§ **Goal of the exercise**
Search the material for the string "Aluminiu", then return every line where it is found.

§ **Listed records**
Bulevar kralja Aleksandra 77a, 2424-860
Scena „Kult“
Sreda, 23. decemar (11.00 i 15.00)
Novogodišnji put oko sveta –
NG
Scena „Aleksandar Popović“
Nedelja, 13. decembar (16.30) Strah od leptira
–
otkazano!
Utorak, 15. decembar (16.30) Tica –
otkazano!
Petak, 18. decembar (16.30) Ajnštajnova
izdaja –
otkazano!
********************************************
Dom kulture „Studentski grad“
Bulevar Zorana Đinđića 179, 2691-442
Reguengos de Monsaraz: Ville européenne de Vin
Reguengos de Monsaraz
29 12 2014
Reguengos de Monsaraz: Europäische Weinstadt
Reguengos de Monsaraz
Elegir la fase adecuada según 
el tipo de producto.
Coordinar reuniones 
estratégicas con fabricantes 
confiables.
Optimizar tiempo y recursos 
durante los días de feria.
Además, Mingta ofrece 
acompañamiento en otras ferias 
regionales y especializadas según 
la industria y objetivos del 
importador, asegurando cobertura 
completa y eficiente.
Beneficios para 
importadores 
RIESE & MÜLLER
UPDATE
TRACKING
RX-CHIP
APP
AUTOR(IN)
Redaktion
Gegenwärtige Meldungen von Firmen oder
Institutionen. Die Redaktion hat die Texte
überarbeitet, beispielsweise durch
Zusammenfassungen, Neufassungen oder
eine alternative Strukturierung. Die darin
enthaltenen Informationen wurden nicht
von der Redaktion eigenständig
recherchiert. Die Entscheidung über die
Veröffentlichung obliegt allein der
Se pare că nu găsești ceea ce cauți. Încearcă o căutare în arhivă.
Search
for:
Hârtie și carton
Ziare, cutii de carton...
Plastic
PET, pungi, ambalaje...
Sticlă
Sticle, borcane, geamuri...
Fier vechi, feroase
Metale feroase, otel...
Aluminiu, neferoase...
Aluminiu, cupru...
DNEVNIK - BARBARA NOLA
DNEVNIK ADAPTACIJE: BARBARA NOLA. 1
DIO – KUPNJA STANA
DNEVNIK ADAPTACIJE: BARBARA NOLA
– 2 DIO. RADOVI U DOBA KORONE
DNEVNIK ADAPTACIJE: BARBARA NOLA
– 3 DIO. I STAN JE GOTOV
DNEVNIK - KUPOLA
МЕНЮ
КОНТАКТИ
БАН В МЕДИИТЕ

§ **Task output**
Aluminiu, neferoase...
Aluminiu, cupru...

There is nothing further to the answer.